The massive scale of the cyber attack shows why top executives need to be more involved in shaping cyber strategy at companies.
Spooked by the Sony Pictures hack and the leak of sensitive documents, companies of all kinds are now scrambling to shore up their cyber defenses.
The movie studio’s breach is just the latest in a series of hacks in recent years, including attacks on Target TGT , Home Depot HD and JPMorgan Chase JPM that collectively compromised the personal information of tens of millions of customers. But Sony’s hack stands out as a more frightful example because of hackers’ unfettered access, the huge damage they caused and the ultimate capitulation to their demands, seen by Sony’s controversial — albeit short-lived — decision to shelve the comedy film The Interview.
“I think the scale of this impact on Sony is what’s going to make a lot of C-suites sit up and say ‘Wow, we really do need to take this seriously,'” said Rob Sloan, head of cyber data and content for Dow Jones Risk & Compliance.
Preventing similar hacks is easier said that done. Companies already invest huge amounts of money to keep their computer systems secure, with varying degrees of success. All it takes is one weak spot for a would-be intruder to exploit. Corporate security teams are redoubling their efforts following the Sony hack, fully aware that their businesses could very well become the next Sony-style victim.
The necessary precautions have remained essentially unchanged for years, Sloan said. Companies must make sure their software and security policies are up to date, and teach employees to spot any phishing e-mails, among other standard hacker tactics.
Even before the Sony hack, Forrester Research predicted that 60% of companies will uncover a breach of sensitive data at some point in 2015, while even more could have breaches that go unnoticed. And while Sloan says not to expect something of the magnitude of the Sony hack for at least another year, smaller, more focused cyber attacks should continue to pop up every few months.
Most companies are constantly under siege, but are able to deflect a high percentage of threats, Sloan said. Sophisticated attacks are bound to occasionally sneak through corporate defenses. The bigger the company is, the harder it is to ensure tight computer security.
What is essential, Sloan notes, is that companies assume that they will be hacked and have a strategy in place to detect any breach during its early stages to stop it from spreading throughout their networks. Sloan says spending on security technology is likely to increase in the wake of the Sony hack, but the best bet for nervous corporations is to invest in its security talent, whether that’s an in-house team or consultants. Top executives need to have regular conversations with those responsible for security to develop a strategy that identifies and protects data that is most important to their business.
In Sony’s case, hackers stole a huge trove including personal information, financial data, and trade secrets — or as Sloan put it, “the complete pillaging” of the company. Until Sony promised to cancel the release of The Interview, those responsible — North Koreans, according to the F.B.I. — slowly released the corporate data online, including embarrassing emails. Executives across the country could look at their own e-mails and imagine a horrifying scenario in which their private conversations were publicly exposed.

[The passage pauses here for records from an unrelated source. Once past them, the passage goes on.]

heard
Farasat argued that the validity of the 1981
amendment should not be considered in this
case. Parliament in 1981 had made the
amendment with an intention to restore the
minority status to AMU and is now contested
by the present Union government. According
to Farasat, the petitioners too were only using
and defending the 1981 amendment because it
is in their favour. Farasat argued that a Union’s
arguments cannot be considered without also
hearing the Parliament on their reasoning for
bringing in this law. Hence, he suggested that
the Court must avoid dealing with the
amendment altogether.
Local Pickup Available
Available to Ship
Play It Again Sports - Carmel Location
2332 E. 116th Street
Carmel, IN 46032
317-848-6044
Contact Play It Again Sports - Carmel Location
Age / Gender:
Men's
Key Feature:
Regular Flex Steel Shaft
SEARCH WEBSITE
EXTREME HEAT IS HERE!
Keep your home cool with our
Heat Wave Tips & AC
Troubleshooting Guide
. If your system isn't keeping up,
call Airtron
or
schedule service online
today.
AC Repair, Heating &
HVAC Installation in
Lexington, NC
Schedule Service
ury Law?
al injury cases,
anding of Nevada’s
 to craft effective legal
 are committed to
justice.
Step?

“They can see the damage being done and it’s potentially career-threatening for them and business-ending if they don’t have the funds to support them through their troubles,” Sloan said.
Sloan also suggests companies be less parochial and warm up to the idea of sharing data with rivals. He pointed to the finance industry, in which banks share information about hackings with each other through the Financial Services Information Sharing & Analysis Center, which even added Target and the recently-breached retailer’s financial arm to its membership roll.
“You can no longer work in isolation,” he said. “You have to see that your peers, or your competitors, are having the same sort of issues and that you can learn from each other if you’re willing to share.”
If suffering a catastrophic breach isn’t enough of an incentive for corporations to constantly work to improve their network security, there is also the prospect of lawsuits to consider. For example, Sony has already been hit by a lawsuit brought by former employees who claimed the company failed to do enough safeguard their personal information that ended up being leaked in public during last month’s hacking.
Gerard Stegmaier, a privacy and data security partner at the law firm Goodwin Procter, says it is natural to see a wave of litigation after the dust settles in a high-profile data breach. In addition to employee claims, investors can also sue if a breach destroys the company’s value and shareholders blame executives for falling asleep at the switch.
“If 2014 was the year of the data breach, 2015 is going to be the year of data breach litigation,” Stegmaier said.
What’s more, Stegmaier added that it’s very difficult for companies to prove they installed reasonable security measures, especially if those measures failed. Fearful of legal exposure, executives are increasingly talking with their computer system teams about network security rather than the traditional practice of letting them handle things themselves.
“Cyber security has moved from the data center to the boardroom,” Stegmaier said.
(UPDATE: The original version of this article mistakenly identified the law firm Goodwin Procter as Goodwin & Procter. The article has been corrected.)